The Secrete of Long-Living Words: Predicting the lexical age of neologism with big data

Shu-Kai Hsieh

In recent decades, massive and diverse textual data are increasingly available on the web, and in particular, the heavy use of social media has greatly prompted linguistic creativity and language change in a rapid way. The phenomenon of emerging neologisms has posed a challenge for lexicographical decisions regarding when these newly coined words should be considered as institutionalized and deserve a place in the normative dictionary.

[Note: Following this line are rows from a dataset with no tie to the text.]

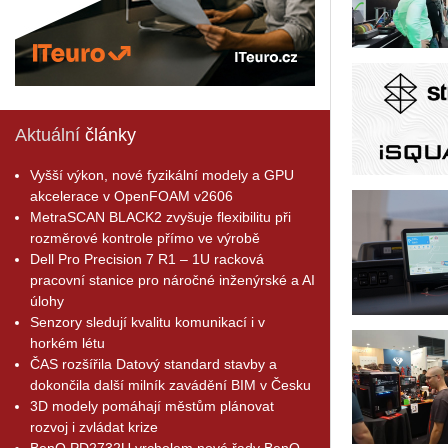
Aktuální
články
Vyšší výkon, nové fyzikální modely a GPU
akcelerace v OpenFOAM v2606
MetraSCAN BLACK2 zvyšuje flexibilitu při
rozměrové kontrole přímo ve výrobě
Dell Pro Precision 7 R1 – 1U racková
pracovní stanice pro náročné inženýrské a AI
úlohy
Senzory sledují kvalitu komunikací i v
horkém létu
ČAS rozšířila Datový standard stavby a
dokončila další milník zavádění BIM v Česku
3D modely pomáhají městům plánovat
rozvoj i zvládat krize
BenQ PD2732U vrcholem nové řady BenQ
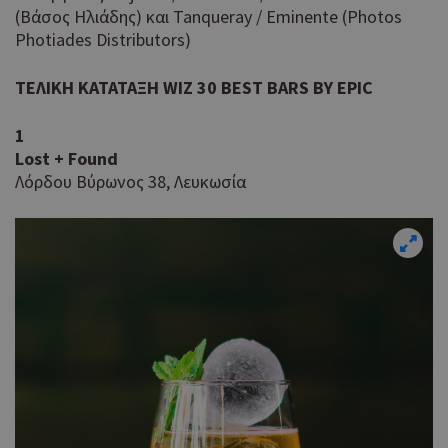
(Βάσος Ηλιάδης) και Tanqueray / Eminente (Photos
Photiades Distributors)
ΤΕΛΙΚΗ
ΚΑΤΑΤΑΞΗ
WIZ 30 BEST BARS BY EPIC
1
Lost + Found
Λόρδου Βύρωνος 38, Λευκωσία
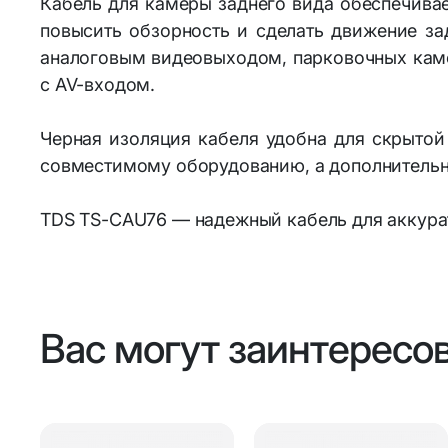
Кабель для камеры заднего вида обеспечива
повысить обзорность и сделать движение з
аналоговым видеовыходом, парковочных каме
с AV-входом.
Черная изоляция кабеля удобна для скрытой
совместимому оборудованию, а дополнительн
TDS TS-CAU76 — надежный кабель для аккурат
Вас могут заинтересо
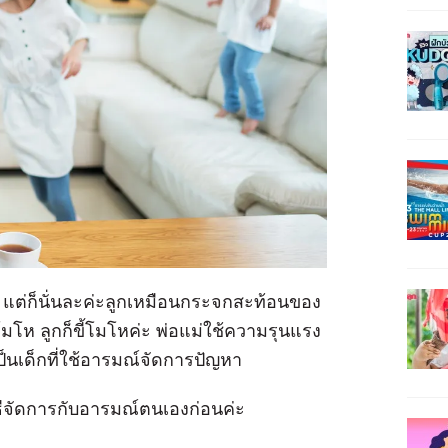
าน แต่ก็นั่นละค่ะลูกเหมือนกระจกสะท้อนของ
ี้โมโห ลูกก็ขี้โมโหค่ะ พ่อแม่ใช้ความรุนแรง
็นเด็กที่ใช้อารมณ์จัดการปัญหา
ิธีจัดการกับอารมณ์ตนเองก่อนค่ะ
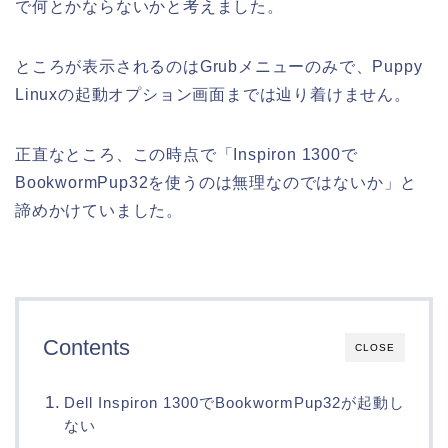
で何とかならないかと考えました。
ところが表示されるのはGrubメニューのみで、Puppy
Linuxの起動オプション画面までは辿り着けません。
正直なところ、この時点で「Inspiron 1300で
BookwormPup32を使うのは無理なのではないか」と
諦めかけていました。
Contents
CLOSE
Dell Inspiron 1300でBookwormPup32が起動し
ない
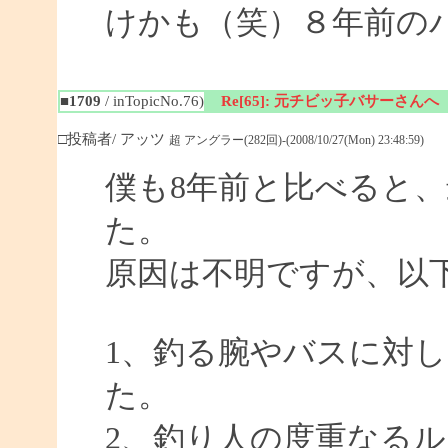
けかも（笑）８年前の
■1709
/ inTopicNo.76)
Re[65]: 元チビッ子バサーさんへ
□投稿者/ アッツ
超 アングラー(282回)-(2008/10/27(Mon) 23:48:59)
僕も8年前と比べると
た。
原因は不明ですが、以
1、釣る腕やバスに対
た。
2、釣り人の度重なる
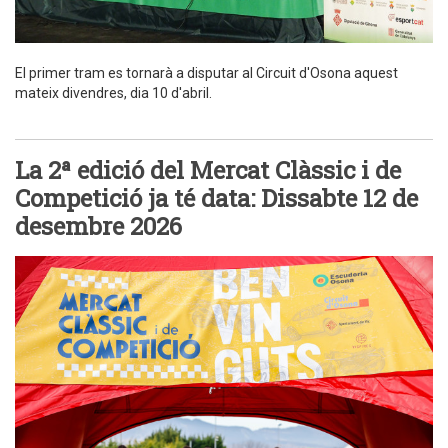
El primer tram es tornarà a disputar al Circuit d'Osona aquest
mateix divendres, dia 10 d'abril.
La 2ª edició del Mercat Clàssic i de
Competició ja té data: Dissabte 12 de
desembre 2026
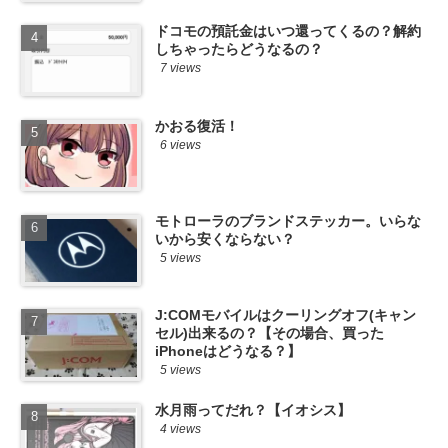
ドコモの預託金はいつ還ってくるの？解約
しちゃったらどうなるの？
7 views
かおる復活！
6 views
モトローラのブランドステッカー。いらな
いから安くならない？
5 views
J:COMモバイルはクーリングオフ(キャン
セル)出来るの？【その場合、買った
iPhoneはどうなる？】
5 views
水月雨ってだれ？【イオシス】
4 views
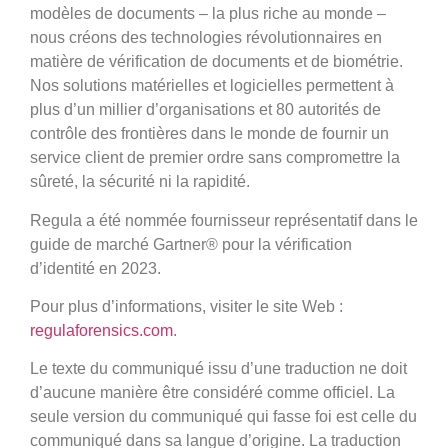
modèles de documents – la plus riche au monde –
nous créons des technologies révolutionnaires en
matière de vérification de documents et de biométrie.
Nos solutions matérielles et logicielles permettent à
plus d’un millier d’organisations et 80 autorités de
contrôle des frontières dans le monde de fournir un
service client de premier ordre sans compromettre la
sûreté, la sécurité ni la rapidité.
Regula a été nommée fournisseur représentatif dans le
guide de marché Gartner® pour la vérification
d’identité en 2023.
Pour plus d’informations, visiter le site Web :
regulaforensics.com
.
Le texte du communiqué issu d’une traduction ne doit
d’aucune manière être considéré comme officiel. La
seule version du communiqué qui fasse foi est celle du
communiqué dans sa langue d’origine. La traduction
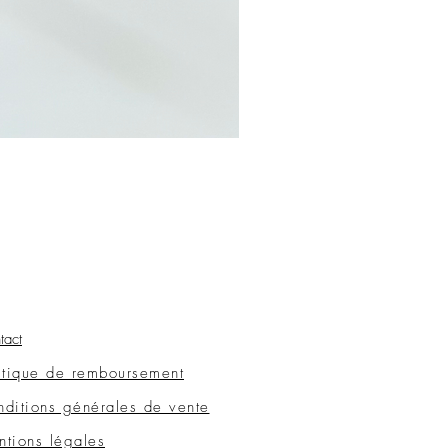
tact
itique de remboursement
ditions générales de vente
tions légales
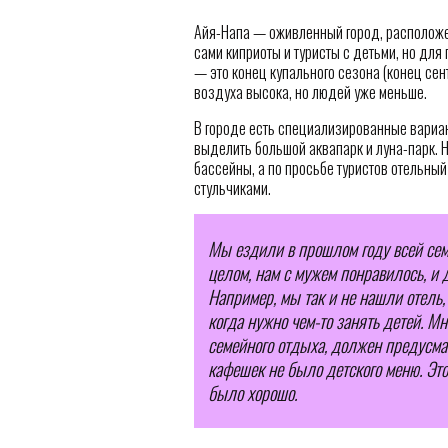
Айя-Напа — оживленный город, расположен
сами киприоты и туристы с детьми, но дл
— это конец купального сезона (конец сен
воздуха высока, но людей уже меньше.
В городе есть специализированные вариа
выделить большой аквапарк и луна-парк. 
бассейны, а по просьбе туристов отельны
стульчиками.
Мы ездили в прошлом году всей семье
целом, нам с мужем понравилось, и
Например, мы так и не нашли отель,
когда нужно чем-то занять детей. М
семейного отдыха, должен предусмат
кафешек не было детского меню. Это 
было хорошо.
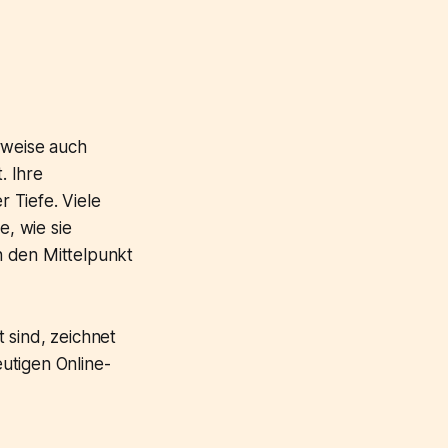
rweise auch
. Ihre
r Tiefe. Viele
e, wie sie
n den Mittelpunkt
 sind, zeichnet
eutigen Online-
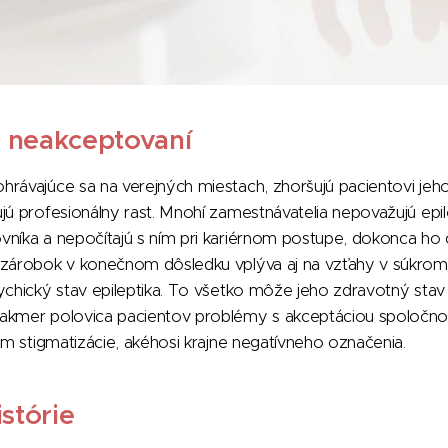
 neakceptovaní
hrávajúce sa na verejných miestach, zhoršujú pacientovi je
jú profesionálny rast. Mnohí zamestnávatelia nepovažujú epil
vníka a nepočítajú s ním pri kariérnom postupe, dokonca ho 
 zárobok v konečnom dôsledku vplýva aj na vzťahy v súkro
ychický stav epileptika. To všetko môže jeho zdravotný stav
akmer polovica pacientov problémy s akceptáciou spoločnos
tom stigmatizácie, akéhosi krajne negatívneho označenia.
istórie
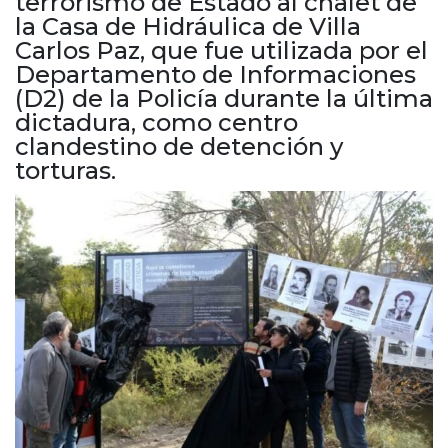
terrorismo de Estado al chalet de
Cruz del Eje
la Casa de Hidráulica de Villa
Corredor de Ansenuza
Carlos Paz, que fue utilizada por el
La Carlota y zona
Departamento de Informaciones
Laboulaye y sur
(D2) de la Policía durante la última
Bell Ville
dictadura, como centro
clandestino de detención y
Río Tercero
torturas.
Despeñaderos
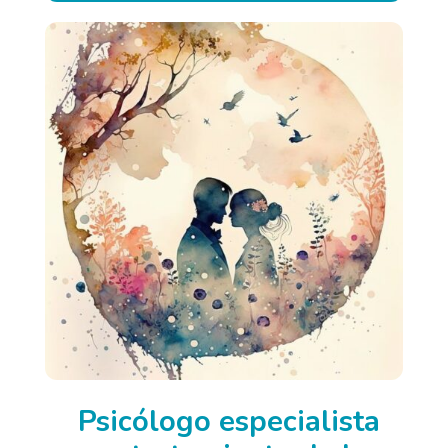
Psicólogo especialista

Corpus-based computational lexicography has made progress as an aid for lexicographers in extracting novel words and senses as well as automatically parsing their morphological patterns in the recent years, however, authenticating the vocabulary still remains one of the lexicographer’s tedious works in practice. In this talk, I’ll present our recent works on the understanding of the mechanism underlying the life-cycle of a word, quantitatively exploring the reasons why some neologisms sustained themselves while others are like flash in the pan. I will further demonstrate that in the language ecosystem, words cooperating as well as competing for the attention of the language users, which could be best explained in terms of their social behaviours across time. Apart from the frequency factors as heavily relied upon by previous researches, I will introduce our proposeddistributional social network model embedded with a synthesis of lexical-ontological analysis based on sheer volume of diachronic corpus data in predicting the lexical age. We believe that the proposed estimates could serve as a toolkit to map the new contours of lexicography.